** Opening Data under study block **

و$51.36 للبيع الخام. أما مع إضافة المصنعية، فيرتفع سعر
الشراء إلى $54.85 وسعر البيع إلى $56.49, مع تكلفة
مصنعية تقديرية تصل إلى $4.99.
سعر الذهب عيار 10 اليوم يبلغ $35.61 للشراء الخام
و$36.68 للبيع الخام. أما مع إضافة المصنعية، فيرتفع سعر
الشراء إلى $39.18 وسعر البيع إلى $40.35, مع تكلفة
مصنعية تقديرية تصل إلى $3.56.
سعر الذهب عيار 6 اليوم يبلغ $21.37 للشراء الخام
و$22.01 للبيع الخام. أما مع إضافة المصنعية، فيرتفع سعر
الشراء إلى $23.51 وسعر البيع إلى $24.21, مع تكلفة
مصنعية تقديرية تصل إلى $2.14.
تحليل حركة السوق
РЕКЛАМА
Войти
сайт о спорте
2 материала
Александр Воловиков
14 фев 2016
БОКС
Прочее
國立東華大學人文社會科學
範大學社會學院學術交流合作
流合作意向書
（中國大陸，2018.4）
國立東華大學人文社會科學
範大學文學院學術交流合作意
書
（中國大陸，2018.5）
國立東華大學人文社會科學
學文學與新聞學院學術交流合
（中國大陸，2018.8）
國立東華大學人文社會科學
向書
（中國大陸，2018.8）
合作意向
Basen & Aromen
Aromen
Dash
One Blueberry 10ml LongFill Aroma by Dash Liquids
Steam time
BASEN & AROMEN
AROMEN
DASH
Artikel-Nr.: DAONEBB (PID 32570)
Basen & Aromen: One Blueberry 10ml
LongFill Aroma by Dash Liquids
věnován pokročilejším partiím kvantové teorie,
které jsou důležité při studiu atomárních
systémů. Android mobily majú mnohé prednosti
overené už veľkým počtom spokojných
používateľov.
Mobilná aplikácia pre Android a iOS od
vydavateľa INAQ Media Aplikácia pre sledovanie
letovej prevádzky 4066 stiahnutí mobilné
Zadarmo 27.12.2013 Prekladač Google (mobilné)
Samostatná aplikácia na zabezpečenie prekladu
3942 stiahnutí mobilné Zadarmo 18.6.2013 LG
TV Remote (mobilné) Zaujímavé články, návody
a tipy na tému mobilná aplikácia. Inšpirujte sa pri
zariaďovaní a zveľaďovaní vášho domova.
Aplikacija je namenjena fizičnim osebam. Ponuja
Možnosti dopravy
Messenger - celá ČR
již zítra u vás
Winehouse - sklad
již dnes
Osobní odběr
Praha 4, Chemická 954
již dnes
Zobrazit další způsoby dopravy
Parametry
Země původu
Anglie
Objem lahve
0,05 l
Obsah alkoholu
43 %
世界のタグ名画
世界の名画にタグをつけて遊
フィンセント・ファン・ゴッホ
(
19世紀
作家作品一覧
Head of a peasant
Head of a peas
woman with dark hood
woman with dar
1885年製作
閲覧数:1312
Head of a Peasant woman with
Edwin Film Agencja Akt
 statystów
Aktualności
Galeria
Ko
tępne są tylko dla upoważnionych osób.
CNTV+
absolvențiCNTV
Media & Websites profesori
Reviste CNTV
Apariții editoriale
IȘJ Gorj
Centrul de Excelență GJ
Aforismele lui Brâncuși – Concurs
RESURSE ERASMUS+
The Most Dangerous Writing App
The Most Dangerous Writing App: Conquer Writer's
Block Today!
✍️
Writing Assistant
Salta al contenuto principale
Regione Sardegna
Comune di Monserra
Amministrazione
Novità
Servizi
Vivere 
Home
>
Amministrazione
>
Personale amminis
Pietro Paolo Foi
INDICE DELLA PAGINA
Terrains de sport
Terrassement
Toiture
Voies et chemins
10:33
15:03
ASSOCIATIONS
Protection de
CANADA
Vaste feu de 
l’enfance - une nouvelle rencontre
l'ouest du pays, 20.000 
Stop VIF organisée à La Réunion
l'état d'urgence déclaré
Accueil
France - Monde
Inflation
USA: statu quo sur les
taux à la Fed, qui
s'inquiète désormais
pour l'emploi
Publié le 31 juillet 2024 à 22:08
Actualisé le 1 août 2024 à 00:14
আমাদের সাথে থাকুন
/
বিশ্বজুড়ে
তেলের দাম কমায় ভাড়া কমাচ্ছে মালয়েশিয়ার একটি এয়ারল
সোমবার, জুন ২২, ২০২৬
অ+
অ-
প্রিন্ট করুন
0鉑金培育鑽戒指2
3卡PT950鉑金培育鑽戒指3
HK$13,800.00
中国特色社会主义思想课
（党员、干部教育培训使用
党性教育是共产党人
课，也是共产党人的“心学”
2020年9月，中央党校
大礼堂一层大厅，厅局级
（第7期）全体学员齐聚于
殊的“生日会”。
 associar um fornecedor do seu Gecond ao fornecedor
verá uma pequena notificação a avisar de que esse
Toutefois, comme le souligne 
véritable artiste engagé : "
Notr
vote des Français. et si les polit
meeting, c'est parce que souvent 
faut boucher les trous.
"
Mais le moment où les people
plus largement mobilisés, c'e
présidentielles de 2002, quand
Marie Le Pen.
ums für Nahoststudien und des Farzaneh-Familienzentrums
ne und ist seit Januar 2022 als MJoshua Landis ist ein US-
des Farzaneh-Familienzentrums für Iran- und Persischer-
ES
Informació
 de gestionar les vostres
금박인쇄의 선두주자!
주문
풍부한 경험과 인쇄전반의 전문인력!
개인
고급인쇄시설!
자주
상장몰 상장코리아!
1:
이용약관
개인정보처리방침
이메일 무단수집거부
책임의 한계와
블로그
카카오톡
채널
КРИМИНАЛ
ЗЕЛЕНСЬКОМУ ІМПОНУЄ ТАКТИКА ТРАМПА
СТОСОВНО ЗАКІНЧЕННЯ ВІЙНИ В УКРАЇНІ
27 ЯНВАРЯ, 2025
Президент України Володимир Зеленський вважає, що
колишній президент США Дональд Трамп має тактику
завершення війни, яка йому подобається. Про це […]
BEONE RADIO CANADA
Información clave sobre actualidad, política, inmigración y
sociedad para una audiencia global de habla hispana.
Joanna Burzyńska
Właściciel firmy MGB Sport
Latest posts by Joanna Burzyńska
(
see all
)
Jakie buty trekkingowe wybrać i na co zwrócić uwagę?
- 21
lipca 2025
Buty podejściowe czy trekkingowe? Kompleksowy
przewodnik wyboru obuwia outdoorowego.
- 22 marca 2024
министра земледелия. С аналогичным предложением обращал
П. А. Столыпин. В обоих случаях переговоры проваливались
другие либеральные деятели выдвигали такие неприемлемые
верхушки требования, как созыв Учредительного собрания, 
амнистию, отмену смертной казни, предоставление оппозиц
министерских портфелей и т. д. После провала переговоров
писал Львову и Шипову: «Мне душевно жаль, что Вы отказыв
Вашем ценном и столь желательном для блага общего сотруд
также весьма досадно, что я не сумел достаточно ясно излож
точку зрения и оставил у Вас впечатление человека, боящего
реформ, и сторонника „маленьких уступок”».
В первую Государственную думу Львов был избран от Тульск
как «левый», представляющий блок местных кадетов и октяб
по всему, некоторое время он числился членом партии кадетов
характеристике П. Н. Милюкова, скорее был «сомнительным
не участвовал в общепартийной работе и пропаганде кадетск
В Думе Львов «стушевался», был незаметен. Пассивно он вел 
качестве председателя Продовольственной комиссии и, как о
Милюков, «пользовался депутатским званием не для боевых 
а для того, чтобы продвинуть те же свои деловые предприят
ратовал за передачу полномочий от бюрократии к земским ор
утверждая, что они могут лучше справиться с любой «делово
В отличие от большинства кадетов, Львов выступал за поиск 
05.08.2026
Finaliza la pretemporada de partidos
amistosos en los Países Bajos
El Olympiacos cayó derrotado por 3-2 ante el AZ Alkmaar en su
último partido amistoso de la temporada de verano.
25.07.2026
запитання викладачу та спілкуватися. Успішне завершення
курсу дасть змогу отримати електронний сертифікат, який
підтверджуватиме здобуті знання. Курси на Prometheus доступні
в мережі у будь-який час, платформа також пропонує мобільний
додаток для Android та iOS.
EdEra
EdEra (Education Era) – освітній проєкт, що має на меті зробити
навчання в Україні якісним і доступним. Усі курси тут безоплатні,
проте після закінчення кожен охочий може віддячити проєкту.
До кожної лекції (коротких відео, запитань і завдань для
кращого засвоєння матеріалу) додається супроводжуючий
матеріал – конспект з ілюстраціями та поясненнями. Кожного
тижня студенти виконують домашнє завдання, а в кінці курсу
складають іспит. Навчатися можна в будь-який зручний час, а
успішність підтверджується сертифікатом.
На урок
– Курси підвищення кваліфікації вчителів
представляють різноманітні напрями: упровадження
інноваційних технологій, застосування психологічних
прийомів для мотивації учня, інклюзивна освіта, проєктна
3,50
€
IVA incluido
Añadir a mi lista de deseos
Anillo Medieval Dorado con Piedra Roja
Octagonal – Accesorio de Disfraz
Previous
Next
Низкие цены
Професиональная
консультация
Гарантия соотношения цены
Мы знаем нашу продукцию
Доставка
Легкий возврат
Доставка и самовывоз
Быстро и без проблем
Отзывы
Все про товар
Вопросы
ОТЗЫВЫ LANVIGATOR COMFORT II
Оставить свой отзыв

** Closing Data under study block **

● **Work to be completed**
Emit an exact copy of the lines spanning the start of the records to the line containing "مصنعية تقديرية تصل إلى $3.56.", inclusive, and no other output.

● **Response**
و$51.36 للبيع الخام. أما مع إضافة المصنعية، فيرتفع سعر
الشراء إلى $54.85 وسعر البيع إلى $56.49, مع تكلفة
مصنعية تقديرية تصل إلى $4.99.
سعر الذهب عيار 10 اليوم يبلغ $35.61 للشراء الخام
و$36.68 للبيع الخام. أما مع إضافة المصنعية، فيرتفع سعر
الشراء إلى $39.18 وسعر البيع إلى $40.35, مع تكلفة
مصنعية تقديرية تصل إلى $3.56.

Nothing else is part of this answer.